Metadata for News
Jeff Jarvis reports on a proposal by the Associated Press and the Media Standards Trust for a new standard for metadata for news. The motivator for this appears to be Google's announcement in May that they will support metadata display in their search preview (a feature they are calling "rich snippets" -- and, as an aside, the comments on that page are a wonderful example of what Google is in for on this).
Commenters at Jarvis' site point out that the International Press Telecommunications Council has been working on metadata standards for news for years, with recommendations ranging from Dublin Core XML to NewsML, SportsML, and EventsML. That is hardly surprising -- the wonderful thing about metadata standards is that there are so very many to choose from.
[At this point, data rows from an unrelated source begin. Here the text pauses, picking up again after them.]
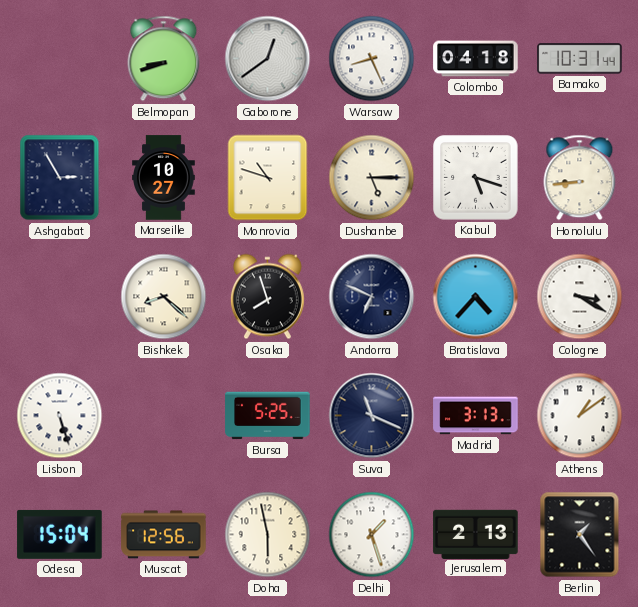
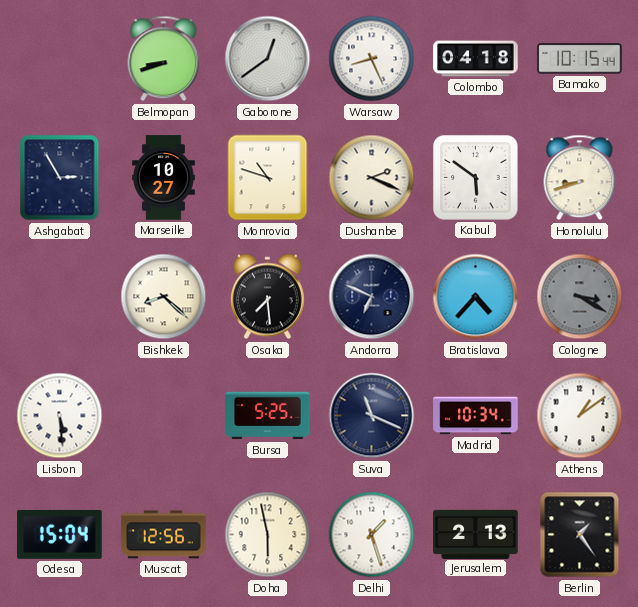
Bamako: 10:31 -> 10:15
Dushanbe: 5:15 -> 2:19
Kabul: 5:18 -> 5:51
Honolulu: 8:44 -> 8:42
Osaka: 7:57 -> 7:29
Cologne dial: white -> grey
Lisbon: 5:27 -> 5:29
Madrid: 3:13 -> 10:34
Aside: The Media Standards Trust, which I've never heard of before this, is an "independent, UK-based registered charity", funded by the MacArthur Foundation and the Knight Foundation, with staff at MIT and Southampton University. They appear to be trying to put some higher polish on the idea of metadata-enhanced news. Okay, fine.
I'm feeling a strange sense of deja vu on this. I spent a while at Apple in the late 90's helping define and push the Dublin Core metadata standard, which was an effort to define a standard set of cross-domain tags. At the time, I remember a lot of talk about how the widespread adoption of these standards was a critical requirement for proper search and indexing of the web. Without machine-readable creator, publisher, format, language, and rights tagging of everyweb page, we said, the web will never become a trusted, global information system.
In practice, of course, things turned out rather differently. Google took the idea that subject search was the most important user task, and that reputation was the critical ranking factor. They identified a critical piece of metadata that the Dublin Core process had missed entirely: the links to a page from elsewhere. The absence of this information was a critical factor in HTTP/HTML's success (for more on alternative futures, read up on Project Xanadu) -- but reconstructing the list of inbound links by sheer brute force allowed Google to infer both the important subjects, and the relative level of community approval, for every publicly-viewable page on the web. The consequences are, by now, obvious.
What does this mean for news publishing in 2009? I'm not completely sure yet. But I am certain that anyone that says, "if only we had the right metadata on this digital artifact, we would solve our search / revenue / digital rights management / relevance issues," is barking up the wrong tree.